- EXERCISE REQUIREMENTS: Start at the line holding "Sturmanskie Gagarin Heritage". Write out that line and each one after it to the end of the data, unchanged.

*** DATASET RECORDS ***

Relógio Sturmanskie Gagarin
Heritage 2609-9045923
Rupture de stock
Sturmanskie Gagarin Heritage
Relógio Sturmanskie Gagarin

***

- TASK OUTPUT:
Sturmanskie Gagarin Heritage
Relógio Sturmanskie Gagarin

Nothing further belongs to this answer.